Importantly, our results do not mean that a person cannot be obese and have no complications. Key principles of normal variation mean that two obese individuals, even with exactly the same BMI, can (and most likely do) have different levels of cardio-metabolic disease risk factors. The idea that some people demonstrate some level of “resilience to obesity” is statistically plausible. And experimental studies in animal models [35, 36], in addition observational studies in humans [37], have started to reveal possible biological mechanisms (e.g., a genetic variant in humans near ISR1 has been shown to be related to both increased percentage body fat and a favourable metabolic profile [38]) beyond the obvious (e.g., high BMI due to high fat-free mass). The problem is that MHO is a crude way of capturing heterogeneity in health among individuals with the same BMI level. For this reason, the concept of MHO may have limited clinically utility. In a meta-analysis of nearly 150,000 participants from 14 cohort studies, Lotta et al., for example, found that binary definitions of metabolic health only had satisfactory sensitivity (0.81 (95% CI 0.76, 0.86)) and low specificity (0.42 (0.35, 0.49) for predicting incident type 2 diabetes in obese individuals [33]. Despite these limitations, a large part of the field has not moved on from asking whether or not people can be obese yet healthy. In particular, we think that more research is needed on (1) the joint distributions of BMI and cardio-metabolic disease risk factors and (2) the life course exposures that might modify the relationship of BMI with incident disease or mortality. Such investigation would help us better understand the proportion and type of people who develop a high BMI without any adverse consequences.

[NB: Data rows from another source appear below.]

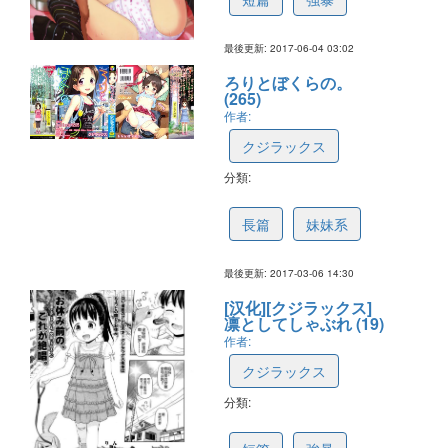
最後更新: 2017-06-04 03:02
ろりとぼくらの。
(265)
作者:
クジラックス
分類:
58be1e6dfac94d07597f7f23
長篇
妹妹系
最後更新: 2017-03-06 14:30
[汉化][クジラックス]
凛としてしゃぶれ (19)
作者:
クジラックス
分類:
58219ffd5f6b9a4f93ee35bd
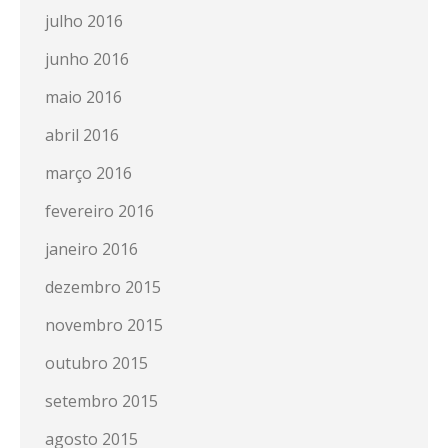
julho 2016
junho 2016
maio 2016
abril 2016
março 2016
fevereiro 2016
janeiro 2016
dezembro 2015
novembro 2015
outubro 2015
setembro 2015
agosto 2015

The main strength of the present article is the thorough analysis of longitudinal data collected on a relatively large sample over 20 years of follow-up to address a novel research question. In terms of limitations, (1) the Whitehall II study sample is not representative of the wider UK population, although standard risk factor-cardiovascular disease associations in Whitehall II are comparable to those found in nationally representative studies [39], (2) we only used one definition of MHO, which does not incorporate other measures/indicators of adiposity (e.g., waist circumference), (3) the estimated relationships might be subject to residual confounding, and (4) there were not enough cases to investigate cause-specific mortality. While these types of considerations are important when trying to infer causality from observational data, we believe they are less important for our given research aim to demonstrate why other studies (which are subject to the same limitations) find what they find. The results we present are a demonstration of some of the possible consequences of converting continuous variables to binary concepts, and may be relevant to discussions on other related phenomena, such as the “fat but fit” paradigm [40].

Conclusion

This paper demonstrates how dichotomising continuous variables results in different levels of cardio-metabolic disease risk factors at baseline and over 20 years of follow-up between MHO and MHNO individuals, despite both groups having the same label of “healthy”, and to a lesser extent between MUO and MUNO individuals. The greater disease and mortality risk of MHO compared to MHNO individuals, observed in large-scale epidemiological studies, is likely largely explained by the more deleterious risk factor trajectories (in the MHO group) that result from crude stratification. Future research needs to better quantify heterogeneity in disease and mortality risk among people with the same BMI, and investigate the characteristics and life-course factors that explain why some people develop a disease or die while other people with the same BMI do not.